Your objective |
Among the entries that follow, the required portion opens with the line containing "For every named" and closes with the line containing "[open contact] (482, 973)". Give that portion again exactly, and nothing else.

Data shown |
..............................
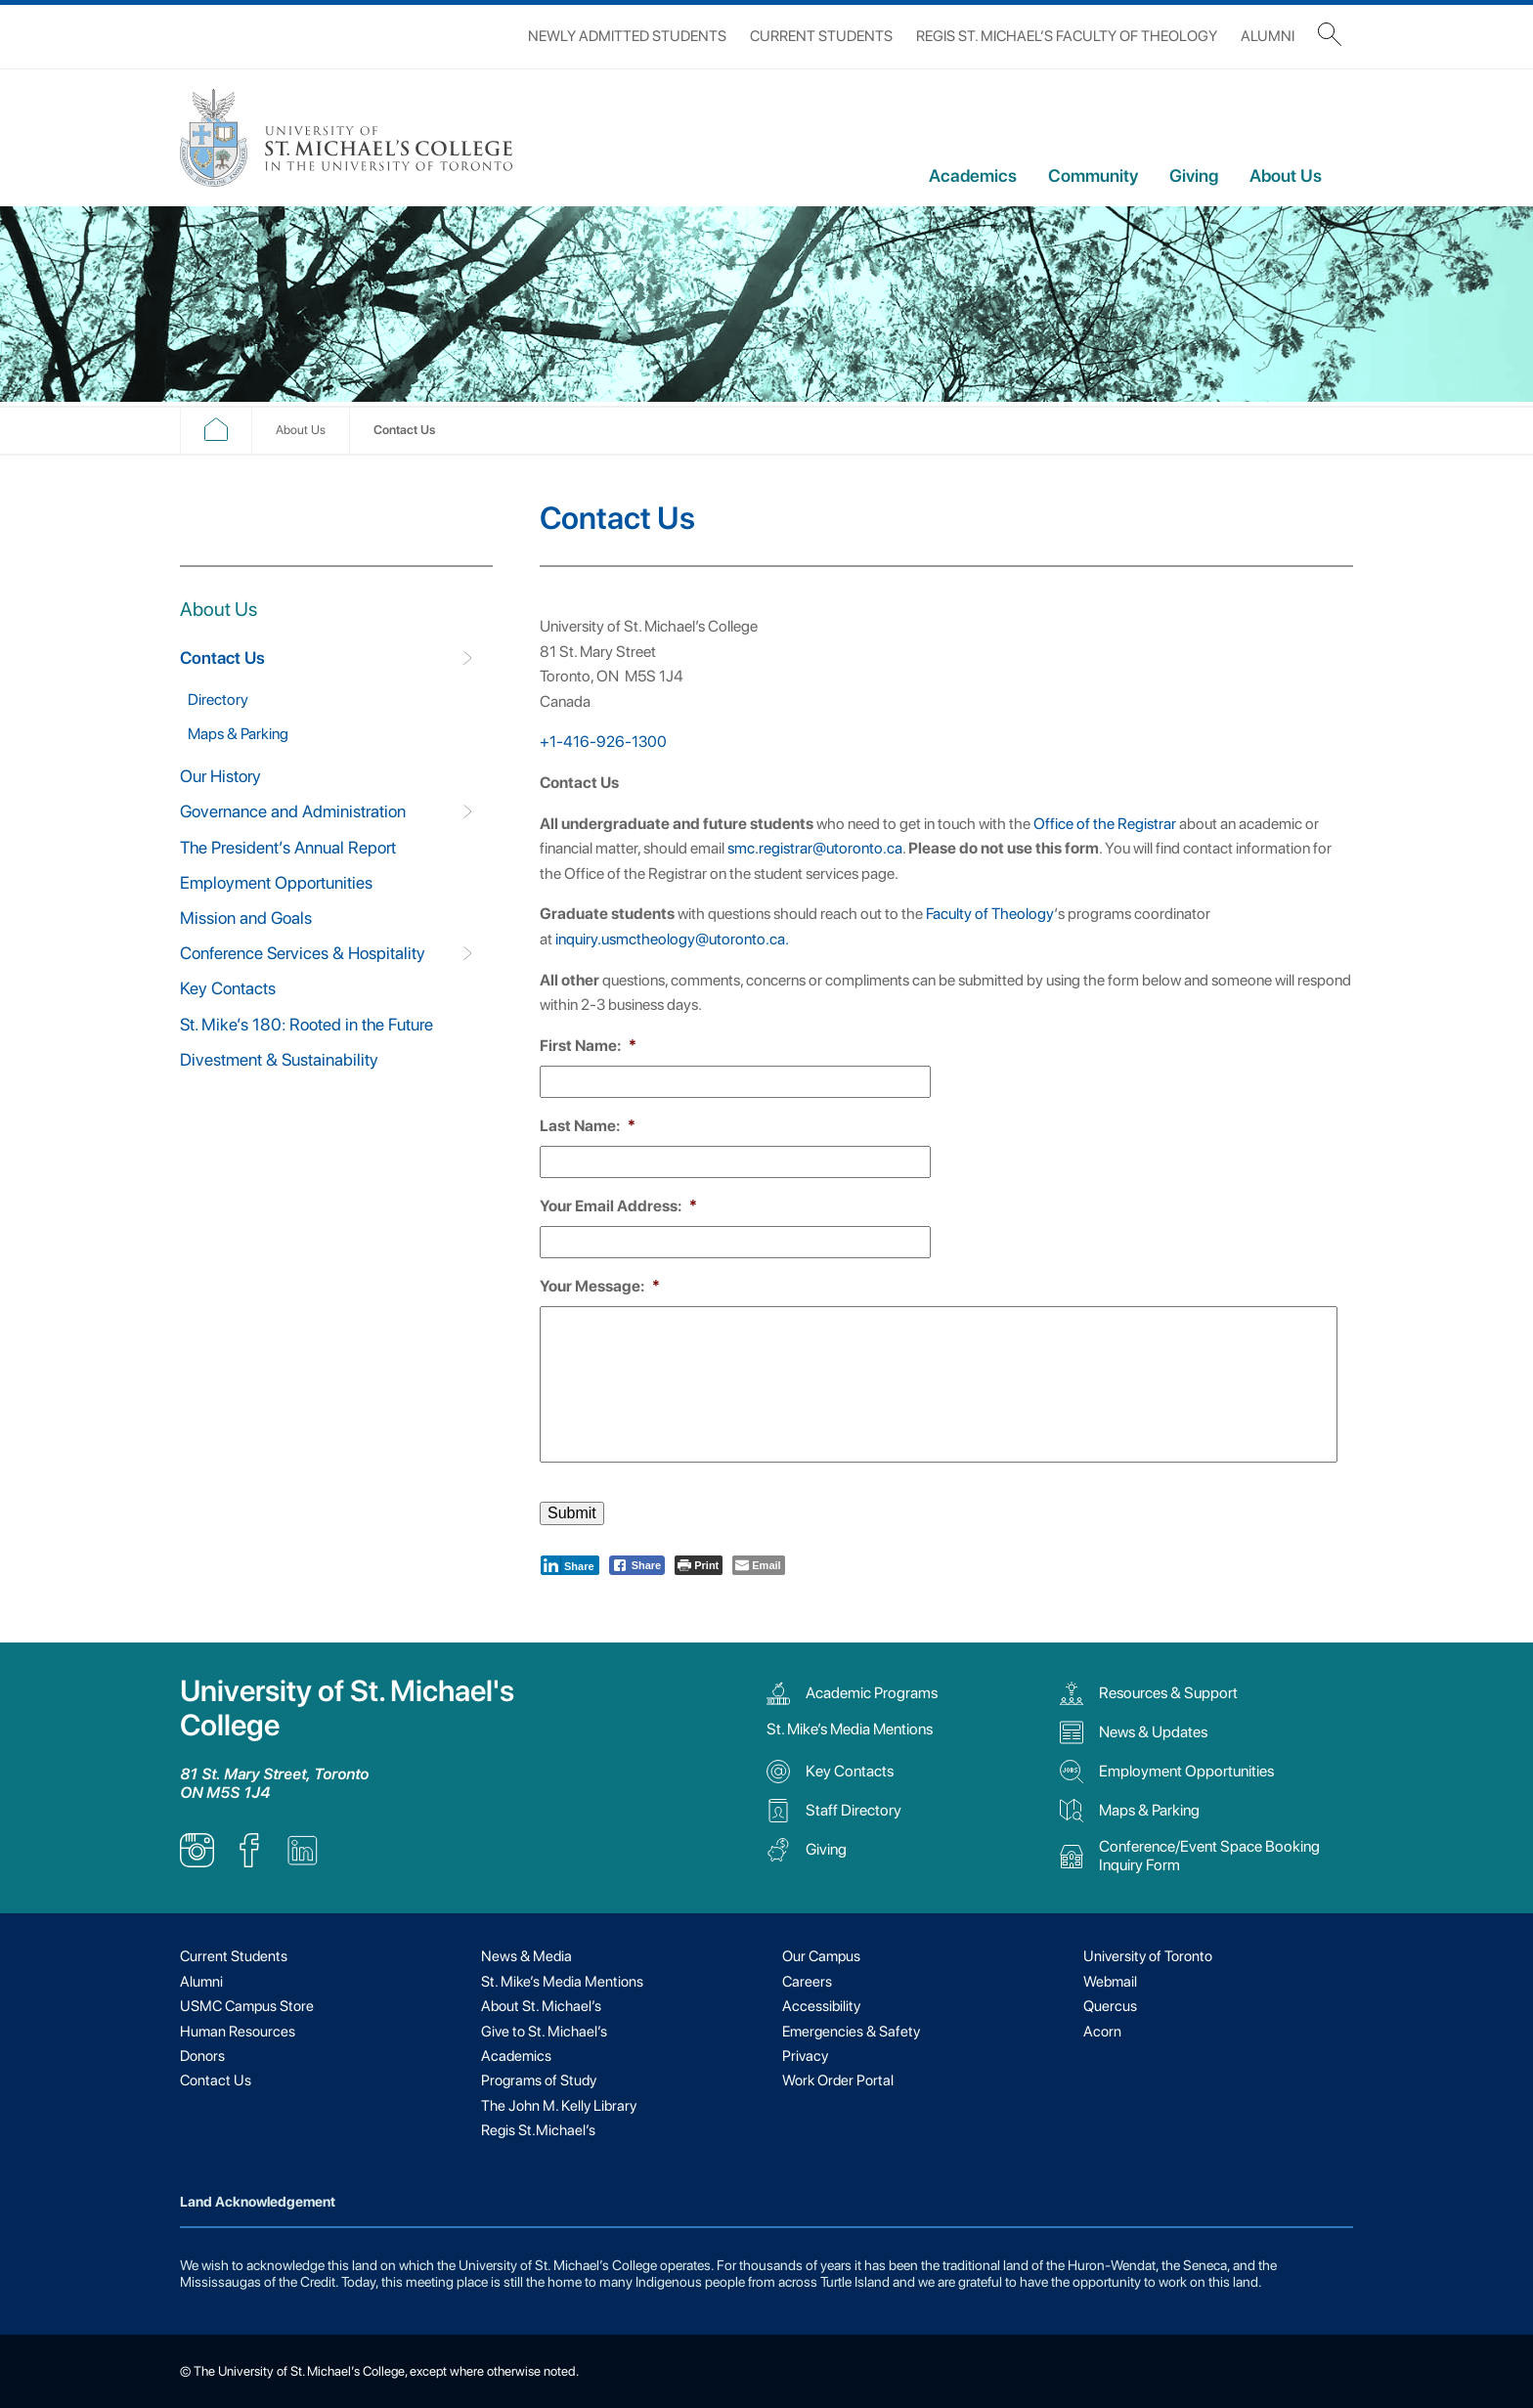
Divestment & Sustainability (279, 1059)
..............................
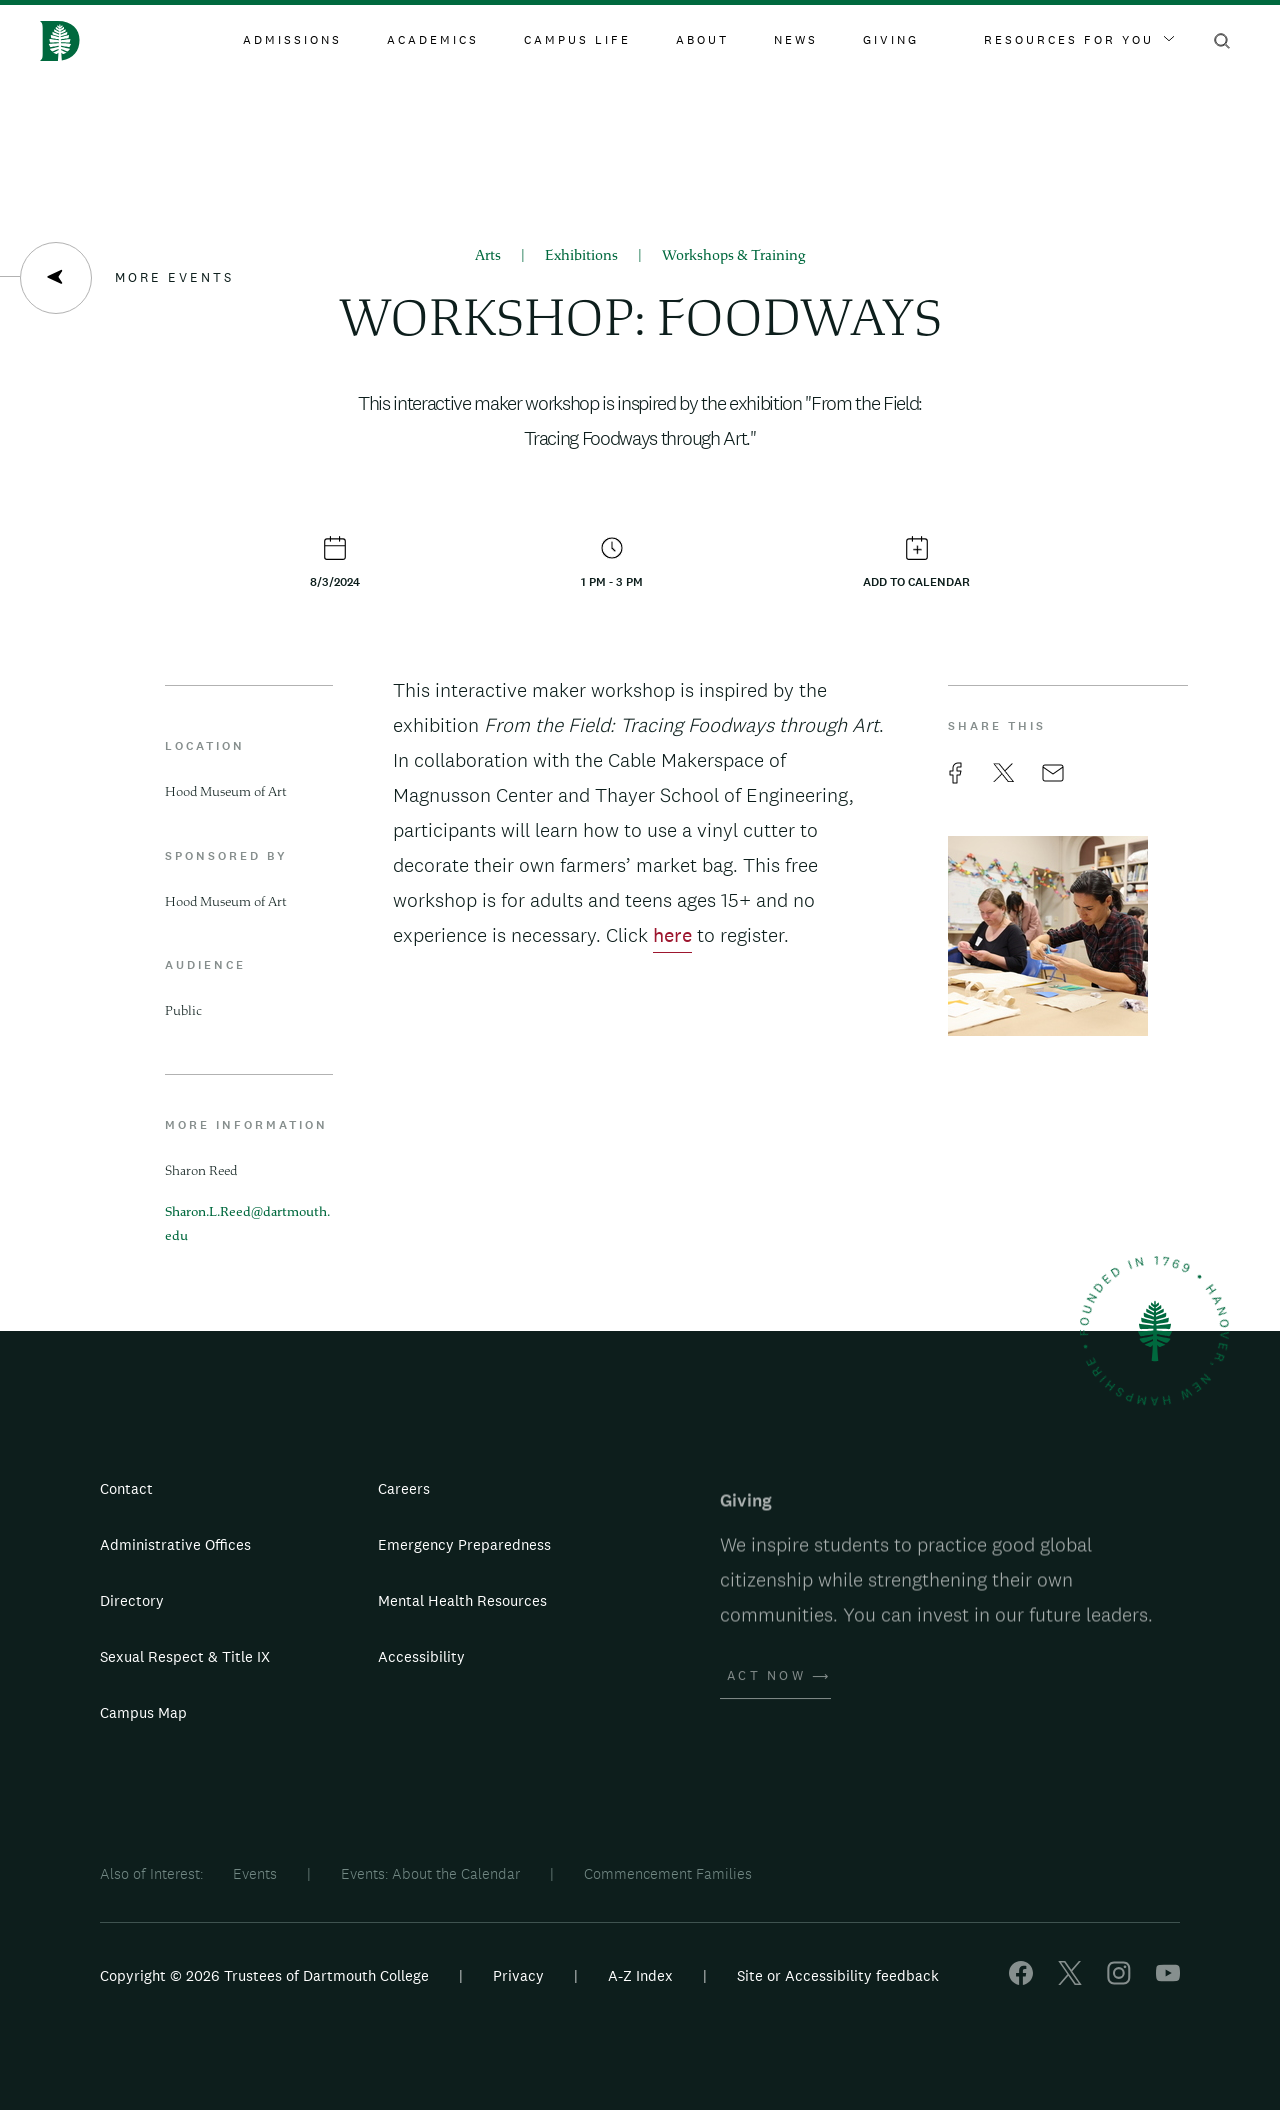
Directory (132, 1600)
..............................
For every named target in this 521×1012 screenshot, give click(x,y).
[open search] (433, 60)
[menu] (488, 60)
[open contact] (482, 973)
..............................
Answer for the task |
For every named target in this 521×1012 screenshot, give click(x,y).
[open search] (433, 60)
[menu] (488, 60)
[open contact] (482, 973)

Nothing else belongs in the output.